A trader works on the floor of the New York Stock Exchange while Federal Reserve Chairwoman Janet Yellen explains why the Federal Reserve chose not raise interest rates on September 17, 2015 in New York, United States. Traders had speculated for weeks over whether the fed would raise rates or keep them at near zero percent interest.
Andrew Burton—Getty Images

The narrative on Wall Street heading into Thursday’s Fed meeting was simple: Janet Yellen better not raise interest rates because doing so would wreck the stock market by slowing the already sluggish global economy.

So on Thursday, the Federal Reserve did precisely what the bulls on Wall Street wanted and kept rates near zero.

And how did investors react? By selling, of course.

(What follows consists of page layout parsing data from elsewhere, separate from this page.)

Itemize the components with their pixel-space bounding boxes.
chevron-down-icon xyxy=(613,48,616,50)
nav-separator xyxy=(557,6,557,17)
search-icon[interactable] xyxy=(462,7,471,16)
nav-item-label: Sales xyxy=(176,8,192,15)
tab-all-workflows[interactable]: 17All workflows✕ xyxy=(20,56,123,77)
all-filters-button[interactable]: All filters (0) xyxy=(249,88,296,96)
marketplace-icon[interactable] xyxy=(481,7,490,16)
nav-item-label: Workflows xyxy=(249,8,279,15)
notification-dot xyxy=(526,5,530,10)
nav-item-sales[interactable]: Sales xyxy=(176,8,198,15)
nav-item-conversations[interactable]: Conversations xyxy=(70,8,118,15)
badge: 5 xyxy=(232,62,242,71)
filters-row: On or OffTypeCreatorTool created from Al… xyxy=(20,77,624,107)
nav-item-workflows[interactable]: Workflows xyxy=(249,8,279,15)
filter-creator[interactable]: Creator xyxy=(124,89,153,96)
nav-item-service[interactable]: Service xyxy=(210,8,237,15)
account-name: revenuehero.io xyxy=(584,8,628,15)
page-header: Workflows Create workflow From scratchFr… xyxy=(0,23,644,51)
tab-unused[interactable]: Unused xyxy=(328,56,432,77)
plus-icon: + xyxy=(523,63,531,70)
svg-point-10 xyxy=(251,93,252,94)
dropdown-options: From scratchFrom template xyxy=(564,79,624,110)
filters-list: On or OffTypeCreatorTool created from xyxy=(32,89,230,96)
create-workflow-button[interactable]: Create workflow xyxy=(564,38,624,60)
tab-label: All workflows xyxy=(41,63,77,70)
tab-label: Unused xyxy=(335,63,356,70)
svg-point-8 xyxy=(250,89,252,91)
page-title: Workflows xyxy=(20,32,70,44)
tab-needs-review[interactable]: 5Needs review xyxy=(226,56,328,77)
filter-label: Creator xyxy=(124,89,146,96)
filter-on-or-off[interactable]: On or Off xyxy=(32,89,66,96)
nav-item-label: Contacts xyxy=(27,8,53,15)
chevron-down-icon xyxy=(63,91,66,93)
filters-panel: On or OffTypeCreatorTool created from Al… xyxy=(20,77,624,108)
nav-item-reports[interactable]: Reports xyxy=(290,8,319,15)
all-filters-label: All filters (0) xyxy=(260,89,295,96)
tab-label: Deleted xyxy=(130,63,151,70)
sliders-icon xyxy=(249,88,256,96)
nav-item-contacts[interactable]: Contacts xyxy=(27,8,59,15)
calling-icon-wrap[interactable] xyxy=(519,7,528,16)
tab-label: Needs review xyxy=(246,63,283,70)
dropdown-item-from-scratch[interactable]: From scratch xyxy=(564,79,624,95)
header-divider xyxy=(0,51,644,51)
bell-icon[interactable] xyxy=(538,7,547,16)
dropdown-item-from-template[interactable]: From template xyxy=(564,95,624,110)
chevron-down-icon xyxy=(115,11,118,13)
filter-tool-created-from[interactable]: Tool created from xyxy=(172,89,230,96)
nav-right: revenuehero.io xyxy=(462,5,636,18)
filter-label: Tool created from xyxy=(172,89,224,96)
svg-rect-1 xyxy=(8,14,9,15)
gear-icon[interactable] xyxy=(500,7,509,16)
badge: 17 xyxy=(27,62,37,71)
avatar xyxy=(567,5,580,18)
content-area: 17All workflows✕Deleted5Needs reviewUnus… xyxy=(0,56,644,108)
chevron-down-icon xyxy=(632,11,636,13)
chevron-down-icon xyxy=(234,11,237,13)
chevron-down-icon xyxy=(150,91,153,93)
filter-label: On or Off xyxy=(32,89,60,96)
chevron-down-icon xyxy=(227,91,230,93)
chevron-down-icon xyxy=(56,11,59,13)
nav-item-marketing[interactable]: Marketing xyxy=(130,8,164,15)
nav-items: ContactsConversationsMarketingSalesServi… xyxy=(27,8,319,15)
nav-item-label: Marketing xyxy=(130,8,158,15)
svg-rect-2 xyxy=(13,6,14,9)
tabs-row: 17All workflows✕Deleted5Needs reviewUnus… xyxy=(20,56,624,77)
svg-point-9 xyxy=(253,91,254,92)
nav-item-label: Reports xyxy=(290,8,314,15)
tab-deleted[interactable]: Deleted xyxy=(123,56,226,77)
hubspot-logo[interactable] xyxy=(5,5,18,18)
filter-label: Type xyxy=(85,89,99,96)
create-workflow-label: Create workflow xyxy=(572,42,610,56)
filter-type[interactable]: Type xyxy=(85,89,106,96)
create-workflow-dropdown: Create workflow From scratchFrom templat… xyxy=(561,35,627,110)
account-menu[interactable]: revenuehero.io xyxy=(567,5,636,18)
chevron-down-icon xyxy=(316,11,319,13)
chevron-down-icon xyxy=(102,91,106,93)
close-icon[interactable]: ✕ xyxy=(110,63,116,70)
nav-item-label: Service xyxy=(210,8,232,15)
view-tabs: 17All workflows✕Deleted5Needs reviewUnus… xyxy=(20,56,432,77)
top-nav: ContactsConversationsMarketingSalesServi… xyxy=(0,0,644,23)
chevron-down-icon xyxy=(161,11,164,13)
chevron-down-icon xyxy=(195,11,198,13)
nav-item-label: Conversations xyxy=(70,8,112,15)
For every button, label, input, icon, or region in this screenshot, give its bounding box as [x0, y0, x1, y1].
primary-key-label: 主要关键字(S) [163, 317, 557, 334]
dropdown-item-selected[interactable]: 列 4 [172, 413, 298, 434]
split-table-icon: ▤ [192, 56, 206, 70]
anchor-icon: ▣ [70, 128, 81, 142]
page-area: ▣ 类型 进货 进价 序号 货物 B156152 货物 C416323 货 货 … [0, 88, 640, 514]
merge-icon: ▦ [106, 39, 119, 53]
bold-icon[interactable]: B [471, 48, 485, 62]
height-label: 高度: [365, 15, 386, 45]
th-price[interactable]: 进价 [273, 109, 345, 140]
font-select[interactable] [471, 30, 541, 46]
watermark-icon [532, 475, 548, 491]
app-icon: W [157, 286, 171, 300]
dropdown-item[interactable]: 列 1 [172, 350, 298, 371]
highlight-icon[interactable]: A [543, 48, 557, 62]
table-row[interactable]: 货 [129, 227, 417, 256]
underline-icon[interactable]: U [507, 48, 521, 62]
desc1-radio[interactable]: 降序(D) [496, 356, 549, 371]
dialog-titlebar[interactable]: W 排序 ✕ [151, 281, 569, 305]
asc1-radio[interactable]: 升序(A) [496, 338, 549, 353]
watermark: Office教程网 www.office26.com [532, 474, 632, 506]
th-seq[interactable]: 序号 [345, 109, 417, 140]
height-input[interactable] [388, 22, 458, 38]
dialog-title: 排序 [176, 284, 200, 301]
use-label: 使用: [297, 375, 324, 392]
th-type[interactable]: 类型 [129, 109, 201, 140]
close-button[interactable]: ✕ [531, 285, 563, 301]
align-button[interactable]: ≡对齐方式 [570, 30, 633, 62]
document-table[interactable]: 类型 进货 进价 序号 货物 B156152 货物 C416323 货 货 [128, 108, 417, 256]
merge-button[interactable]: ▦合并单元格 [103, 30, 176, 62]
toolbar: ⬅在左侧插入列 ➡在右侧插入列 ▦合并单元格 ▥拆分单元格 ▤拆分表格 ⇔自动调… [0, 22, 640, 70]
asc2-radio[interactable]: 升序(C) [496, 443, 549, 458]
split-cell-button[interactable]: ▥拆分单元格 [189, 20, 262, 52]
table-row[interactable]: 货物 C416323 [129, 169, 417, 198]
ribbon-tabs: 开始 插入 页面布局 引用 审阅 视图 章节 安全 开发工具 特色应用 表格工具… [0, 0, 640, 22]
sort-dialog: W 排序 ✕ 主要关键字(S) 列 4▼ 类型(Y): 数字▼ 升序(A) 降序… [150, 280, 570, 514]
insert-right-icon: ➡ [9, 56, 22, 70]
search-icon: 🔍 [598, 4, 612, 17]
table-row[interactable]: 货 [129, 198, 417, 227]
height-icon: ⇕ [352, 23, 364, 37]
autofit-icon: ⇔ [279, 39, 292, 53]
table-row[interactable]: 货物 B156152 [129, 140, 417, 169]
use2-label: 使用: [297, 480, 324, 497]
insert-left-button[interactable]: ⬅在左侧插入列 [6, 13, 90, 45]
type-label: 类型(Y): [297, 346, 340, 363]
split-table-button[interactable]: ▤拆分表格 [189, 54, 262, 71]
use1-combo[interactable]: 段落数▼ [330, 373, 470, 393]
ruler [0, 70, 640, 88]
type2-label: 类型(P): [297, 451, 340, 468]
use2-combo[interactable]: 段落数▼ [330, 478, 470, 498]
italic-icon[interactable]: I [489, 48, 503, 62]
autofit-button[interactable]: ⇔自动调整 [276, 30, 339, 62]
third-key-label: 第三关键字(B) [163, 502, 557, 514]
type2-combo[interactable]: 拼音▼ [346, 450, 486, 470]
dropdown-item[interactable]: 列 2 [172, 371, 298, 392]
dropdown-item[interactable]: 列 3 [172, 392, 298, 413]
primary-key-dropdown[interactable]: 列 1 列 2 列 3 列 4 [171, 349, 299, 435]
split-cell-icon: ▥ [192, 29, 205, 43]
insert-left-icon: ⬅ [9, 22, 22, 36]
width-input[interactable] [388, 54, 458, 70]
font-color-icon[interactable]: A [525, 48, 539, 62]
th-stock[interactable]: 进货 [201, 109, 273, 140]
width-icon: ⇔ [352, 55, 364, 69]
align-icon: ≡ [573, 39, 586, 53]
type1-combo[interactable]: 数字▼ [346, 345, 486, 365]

The Dow Jones industrial average sank nearly 300 points at the open on Friday morning. By late morning, the benchmark index was still off around 200 points, after falling 65 points on Thursday following the Fed decision.

In the bizarro logic of Wall Street, it was because by failing to raise rates, Yellen & Co. confirmed that the global economy poses a real threat.

Never mind that investors were arguing that exact same point 24 hours ago. And never mind that investors argued that by keeping rates at zero, the Fed could save the U.S. economy from being infected by the global slowdown.

It just goes to show that the Fed can’t win by giving Wall Street what it wants.

It also goes to show that the Fed did nothing to bring resolution to this situation by wimping out and keeping rates artificially at zero for nine years, ever since the depths of the global financial crisis.

By essentially kicking the can down the street, “we will go back to the fretting about the Fed’s timing and the interim data which will be sliced and diced,” notes Liz Ann Sonders, chief investment strategist for the brokerage Charles Schwab.

Indeed, investors are already debating whether the next rate hike could take place at the Fed’s next meeting in October, December, or if the central bank will wait until early next year.

But the narrative is also shifting in a dangerous way.

Before the market meltdown in late August, the assumption was that whenever the Fed begins lifting rates, it would do so slowly and gradually over months if not years. That gave investors some sense of comfort as to what to expect, market strategists say.

But by arguing for the Fed to delay, the “no hike” crowd may themselves be creating the uncertainty that could lead to more market volatility.

As Janney Montgomery Scott strategist Guy LeBas notes: “The academic work all suggests that the longer the Fed waits, the faster they’ll have to hike” once they start raising rates.

And could that be what eventually undoes this bull market?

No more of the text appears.